In Turkey, and maybe even more so in the south-east, this is nothing really remarkable, but seen from a Dutch point of view, it most certainly is. My mind often wandered off to some imaginary Turkish correspondent, wanting to know village life in the Netherlands and setting of to some remote province, hoping someone would be hospitable to him. The local politician would open the door, but he would have to get into a meeting first with his party to see what he could do. Just walk around in the village and see where you end up? Even if you found people on the street, they wouldn’t easily start talking to the foreigner. And people in their homes, would they open the door? In my imagination, I see curtains being pushed aside just a little bit, to look at the stranger with worrisome eyes, and then quickly closed again when he came too close.

We Dutch, we like our privacy. We can be on our own, either with our own small family or really alone, like the way I live in Istanbul, with my social live evolving mainly outside my house. People asked me if I missed Istanbul while on my trip. No, not at all. It was the lack of time alone that hit me in the end. Time to just sit, read a book, drink coffee by the window and watch life outside, sip wine, write a bit, think and be alone with my thoughts.

Balance

That evening, the evening the tea almost made me cry, was a confrontation with the fact that tea represents the non-individual way society in Turkey is organized. The group is most important; it is in the group that life takes place: tea is what the day starts with, continues with and ends with. Refusing tea and leaving the room to be by myself felt like taking a little bit of my individuality back after these few weeks. Ridiculous, in a way, because if anybody in the end was in control of my trip, it was me. But still, that’s how it felt.

It’s funny though, that this happened only after already being part of Kurdish group life for more than four weeks.
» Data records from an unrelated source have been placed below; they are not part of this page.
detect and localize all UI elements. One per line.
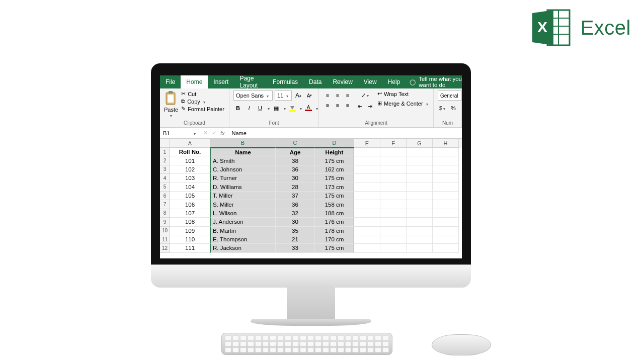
col-header-C[interactable]: C bbox=[276, 139, 315, 148]
cell[interactable] bbox=[380, 209, 407, 218]
cell[interactable]: R. Jackson bbox=[210, 244, 276, 252]
cell[interactable] bbox=[354, 192, 380, 200]
cell[interactable] bbox=[354, 218, 380, 226]
cell[interactable]: Height bbox=[315, 148, 354, 156]
cell[interactable] bbox=[354, 244, 380, 252]
cell[interactable]: 110 bbox=[170, 235, 210, 244]
tab-data[interactable]: Data bbox=[303, 75, 327, 88]
cell[interactable] bbox=[380, 183, 407, 192]
col-header-D[interactable]: D bbox=[315, 139, 354, 148]
cell[interactable] bbox=[407, 192, 433, 200]
col-header-G[interactable]: G bbox=[407, 139, 433, 148]
cell[interactable] bbox=[354, 209, 380, 218]
cell[interactable] bbox=[433, 218, 459, 226]
cell[interactable]: R. Turner bbox=[210, 174, 276, 183]
cell[interactable]: 28 bbox=[276, 183, 315, 192]
cell[interactable]: 162 cm bbox=[315, 165, 354, 174]
cell[interactable]: 35 bbox=[276, 227, 315, 235]
cell[interactable] bbox=[380, 165, 407, 174]
name-box[interactable]: B1 bbox=[160, 128, 199, 138]
formula-input[interactable]: Name bbox=[229, 130, 250, 136]
italic-button[interactable]: I bbox=[245, 104, 254, 113]
cell[interactable]: Roll No. bbox=[170, 148, 210, 156]
row-header[interactable]: 9 bbox=[160, 218, 170, 226]
cell[interactable] bbox=[433, 174, 459, 183]
cell[interactable] bbox=[354, 148, 380, 156]
tab-page-layout[interactable]: Page Layout bbox=[234, 75, 267, 88]
cell[interactable] bbox=[380, 200, 407, 209]
cell[interactable] bbox=[380, 192, 407, 200]
cell[interactable] bbox=[407, 183, 433, 192]
cell[interactable]: 30 bbox=[276, 218, 315, 226]
cell[interactable]: 37 bbox=[276, 192, 315, 200]
grow-font-button[interactable]: A▴ bbox=[294, 91, 303, 100]
cell[interactable]: 102 bbox=[170, 165, 210, 174]
cell[interactable]: 188 cm bbox=[315, 209, 354, 218]
cell[interactable] bbox=[354, 235, 380, 244]
col-header-B[interactable]: B bbox=[210, 139, 276, 148]
cell[interactable] bbox=[407, 165, 433, 174]
cell[interactable]: 33 bbox=[276, 244, 315, 252]
cell[interactable] bbox=[433, 235, 459, 244]
cell[interactable]: 109 bbox=[170, 227, 210, 235]
cell[interactable] bbox=[433, 192, 459, 200]
merge-center-button[interactable]: ⊞ Merge & Center bbox=[377, 100, 428, 107]
select-all-corner[interactable] bbox=[160, 139, 170, 148]
row-header[interactable]: 5 bbox=[160, 183, 170, 192]
cell[interactable]: 38 bbox=[276, 156, 315, 165]
cell[interactable] bbox=[407, 174, 433, 183]
row-header[interactable]: 6 bbox=[160, 192, 170, 200]
tab-review[interactable]: Review bbox=[327, 75, 358, 88]
font-name-combo[interactable]: Open Sans bbox=[233, 90, 273, 101]
row-header[interactable]: 10 bbox=[160, 227, 170, 235]
align-bottom-button[interactable]: ≡ bbox=[343, 90, 352, 100]
shrink-font-button[interactable]: A▾ bbox=[305, 91, 314, 100]
cell[interactable]: 21 bbox=[276, 235, 315, 244]
cell[interactable]: 36 bbox=[276, 165, 315, 174]
decrease-indent-button[interactable]: ⇤ bbox=[355, 102, 364, 111]
align-center-button[interactable]: ≡ bbox=[333, 101, 342, 110]
tab-file[interactable]: File bbox=[160, 75, 181, 88]
cell[interactable]: 108 bbox=[170, 218, 210, 226]
row-header[interactable]: 3 bbox=[160, 165, 170, 174]
underline-button[interactable]: U bbox=[256, 104, 265, 113]
cell[interactable]: 104 bbox=[170, 183, 210, 192]
orientation-button[interactable]: ⤢ bbox=[355, 90, 374, 100]
tell-me-search[interactable]: Tell me what you want to do bbox=[410, 75, 462, 88]
cell[interactable] bbox=[433, 183, 459, 192]
align-right-button[interactable]: ≡ bbox=[343, 101, 352, 110]
cell[interactable]: 101 bbox=[170, 156, 210, 165]
cell[interactable] bbox=[433, 244, 459, 252]
row-header[interactable]: 4 bbox=[160, 174, 170, 183]
copy-button[interactable]: Copy bbox=[181, 98, 224, 105]
cell[interactable]: 107 bbox=[170, 209, 210, 218]
cell[interactable] bbox=[354, 183, 380, 192]
cell[interactable]: B. Martin bbox=[210, 227, 276, 235]
cell[interactable]: 32 bbox=[276, 209, 315, 218]
cell[interactable]: 170 cm bbox=[315, 235, 354, 244]
bold-button[interactable]: B bbox=[233, 104, 243, 113]
cell[interactable] bbox=[407, 200, 433, 209]
cell[interactable] bbox=[380, 148, 407, 156]
cell[interactable]: 175 cm bbox=[315, 156, 354, 165]
cell[interactable]: D. Williams bbox=[210, 183, 276, 192]
fill-color-button[interactable] bbox=[288, 104, 297, 113]
row-header[interactable]: 11 bbox=[160, 235, 170, 244]
cell[interactable]: L. Wilson bbox=[210, 209, 276, 218]
cell[interactable] bbox=[380, 244, 407, 252]
cell[interactable] bbox=[407, 227, 433, 235]
wrap-text-button[interactable]: ↩ Wrap Text bbox=[377, 90, 428, 97]
cell[interactable] bbox=[433, 209, 459, 218]
cell[interactable] bbox=[407, 209, 433, 218]
formula-enter-icon[interactable]: ✓ bbox=[212, 130, 216, 136]
row-header[interactable]: 12 bbox=[160, 244, 170, 252]
cell[interactable] bbox=[407, 218, 433, 226]
col-header-A[interactable]: A bbox=[170, 139, 210, 148]
cell[interactable] bbox=[407, 235, 433, 244]
cell[interactable]: 30 bbox=[276, 174, 315, 183]
cell[interactable] bbox=[433, 148, 459, 156]
column-headers[interactable]: A B C D E F G H bbox=[170, 139, 462, 148]
cell[interactable] bbox=[380, 174, 407, 183]
increase-indent-button[interactable]: ⇥ bbox=[365, 102, 374, 111]
cell[interactable]: T. Miller bbox=[210, 192, 276, 200]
That must be thanks to the way I was welcomed in houses. I was part of the group and could hardly escape it, but life was natural, nobody kept up any appearance, people shared their stories, their food, their space, their lives. That has touched me and I am very grateful for it. My special thanks go to friend V. with whom I stayed in Diyarbakir. He offered the perfect balance between togetherness and time alone (and no tea!) the last days before flying home to Istanbul. I will be back!

4 replies
  1. shirley morris
    shirley morris says:

    interesting if somewhat naive.
    one month and moving around all the time is certainly not a real insight into the life of the people you visited.
    Neither can it can be in any way comparable to life whether rural or urban in Holland one or the other is not better nor worse because of their circumstances. you can find kindness and sincerity in both societies they just have different ways of dealing with life.
    this short time is really too short and i can say this with cetainty since i have lived full time in different parts of turkey both East and West..and the façade you have seen is just that.

    Reply
  2. Fréderike Geerdink
    Fréderike Geerdink says:

    So, Shirley dear, what do you propose then? I write a book about the Kurdish issue from my home in Üsküdar, Istanbul? I don’t go travel around there several times for weeks, I just stay put and write? Tell me.

    Reply
  3. ellen
    ellen says:

    There is “kindness and sincerity” in America too, but there is no question that Turkish (and Kurdish) hospitality is very different. The openness of these cultures has a downside as well (I’ve written about the lack of privacy that goes with it), but I don’t think it’s a “facade”. It’s just a different social norm, and there’s nothing “naive” about commenting on it.